Interestingly, this model of legalising the once-banned intoxicants to gain a windfall of tax revenues is over a hundred years old. The model is about limiting the large amount of manpower and funds that the state has to generate to maintain bans on intoxicants, and instead legalise their sale and usage so they could be formally taxed and better monitored and controlled.

In her June 16, 2011 essay in Psychology Today, Dr Jann Gumbiner writes that when the British completely took over India in the 19th century, they found that millions of Indians of all faiths used cannabis as a recreational drug. After failing to curb its usage, the British commissioned a large scale study on the effects of the drug on the users’ mind and body. This produced the 1894 Indian Hemp Drugs Commission Report which constituted six volumes of data.

The findings of the report influenced the legalisation of cannabis in British India. The drug’s production and sales were heavily taxed and the users could only buy it from licensed shops, thus eliminating ‘shady’, undocumented middlemen.

The British did the same with alcohol. They were able to not only generate huge revenues through taxation of both the intoxicants, but also monitor their usage more closely and keep their use ‘to acceptable levels’.

When the British left the region after the creation of India and Pakistan in August 1947, the two new countries adopted the British laws related to intoxicants. Basically, almost 29 years before the Netherlands’ initial foray into allowing the sale of cannabis at coffee shops, and 70 years before the drug’s legalisation in Canada and Paraguay, it was already legal in India and Pakistan!

In the late 1970s, the American cultural anthropologist Richard Kurin visited Pakistan and conducted a study of village life in the country’s Punjab province. This resulted in his essay, “A view from the Countryside” (Asian Survey, August 1985). In it Kurin mentions ‘licensed hashish shops’ which were allowed to sell a certain amount of cannabis to the inhabitants of the villages.

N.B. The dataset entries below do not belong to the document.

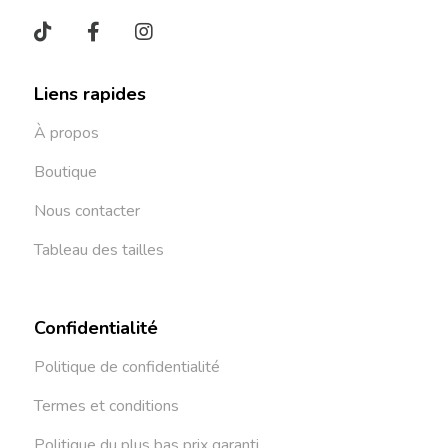
Liens rapides
À propos
Boutique
Nous contacter
Tableau des tailles
Confidentialité
Politique de confidentialité
Termes et conditions
Politique du plus bas prix garanti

These shops seemed to be located only in villages and towns and not in the major cities. Legal cannabis outlets could also be found in various towns of Khyber Pakhtunkhwa and interior Sindh. Kurin wrote that the shops were shut down soon after the 1977 military coup.

Across the border in India, cannabis remained legal till 1985 (before being criminalised through that year’s Narcotic Drugs and Psychotropic Substances Act).

According to a 2018 report published by Seedo’s Cannabis Price Index, both India and Pakistan feature in the top 10 list of countries where cannabis usage is the highest. On August 28, 2017, the Supreme Court of Pakistan ordered the release of a rickshaw driver who was arrested for possessing three kilogrammes of cannabis. The judge, Justice Dost Muhammad, said that the country’s narcotics laws were flawed.

Recently with the possibility of a ‘sin tax’ on cigarettes and a struggling economy, some experts have advised that the country’s laws banning the sale of alcoholic beverages to Muslims and cannabis should be altered so that revenues can be generated by ‘sin taxing’ them as well. They believe that the bans failed to work and have, in fact, encouraged the creation of mafias, the consumption of tainted intoxicants and corruption.

The Sindh government received over three billion rupees in 2015 in duties from ‘licensed wine shops’ which, according to a 1979 ordinance, are allowed to sell liquor to non-Muslims. Before a ban was imposed on the sale of alcoholic beverages in April 1977, the federal government was earning huge revenues by taxing alcohol and cannabis.

Those advocating a modification of laws against alcohol and cannabis claim that altering such laws will help the government in generating large sums of taxation money. They say this will also aid the government to put additional effort and funds in curbing more harmful drugs such as heroin and to neutralise corruption and mafias related to bootlegging and drug peddling.